Rauzy tilings and bounded remainder sets on the torus

For the two dimensional torus $\mathbb{T}^2$ we construct the Rauzy tilings $d^0\supset d^1\supset\ldots\supset d^m\supset\ldots$, where each tiling $d^{m+1}$ turns out by inflation of $d^{m}$. The following results are proved:
1) Any tiling $d^{m}$ is invariant with respect to the shift $S(x)=x+\begin{pmatrix} \zeta \\ \zeta ^2\end{pmatrix}\mod\mathbb{Z}^2$, here $\zeta^{-1}> 1$ is a Pisot number satisfying the equation $x^3-x^2-x-1=0$.
2) The induced map $S^{(m)}=S|_{B^m d}$ is an exchange transformation of $B^m d\subset\mathbb{T}^2$, where $d=d^0$ and $B=\begin{pmatrix} - \zeta & - \zeta \\ 1-\zeta ^2 & \zeta^2\end{pmatrix}$.
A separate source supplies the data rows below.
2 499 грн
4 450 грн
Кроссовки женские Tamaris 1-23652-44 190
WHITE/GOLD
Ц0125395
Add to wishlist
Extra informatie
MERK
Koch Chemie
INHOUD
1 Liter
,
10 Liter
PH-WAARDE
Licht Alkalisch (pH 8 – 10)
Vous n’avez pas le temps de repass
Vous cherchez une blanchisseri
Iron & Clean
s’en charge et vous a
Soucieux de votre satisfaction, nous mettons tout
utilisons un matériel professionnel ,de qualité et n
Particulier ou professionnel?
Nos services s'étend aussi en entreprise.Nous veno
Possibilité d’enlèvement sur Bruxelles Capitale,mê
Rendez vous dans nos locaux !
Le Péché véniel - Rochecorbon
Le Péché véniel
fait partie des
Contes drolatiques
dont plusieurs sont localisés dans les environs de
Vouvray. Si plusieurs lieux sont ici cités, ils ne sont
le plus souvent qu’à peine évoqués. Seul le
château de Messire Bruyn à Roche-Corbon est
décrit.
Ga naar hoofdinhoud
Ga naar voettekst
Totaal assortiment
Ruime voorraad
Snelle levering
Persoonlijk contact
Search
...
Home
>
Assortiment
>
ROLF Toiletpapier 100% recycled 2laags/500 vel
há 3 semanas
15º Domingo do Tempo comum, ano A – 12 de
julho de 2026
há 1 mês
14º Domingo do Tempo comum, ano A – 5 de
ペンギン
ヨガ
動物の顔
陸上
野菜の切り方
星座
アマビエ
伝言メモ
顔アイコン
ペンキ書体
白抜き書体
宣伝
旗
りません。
3) The map $S^{(m)}$ is a shift of the torus $B^m d\simeq\mathbb{T}^2$ and $S^{(m)}$ is isomorphic to the initial shift $S$. It means that $d^m$ are infinite differentiable tilings.
Let $Z_N(X)$ be equal to the number of points in the orbit $S^1(0), S^2(0)$, $\ldots,S^N(0)$ visited the domain $B^m d$. Then the remainder $r_N(B^md)=Z_N(B^m d)-N\zeta^m$ satisfies $-1.7<r_N(B^m d)<0.5$ for all $m$.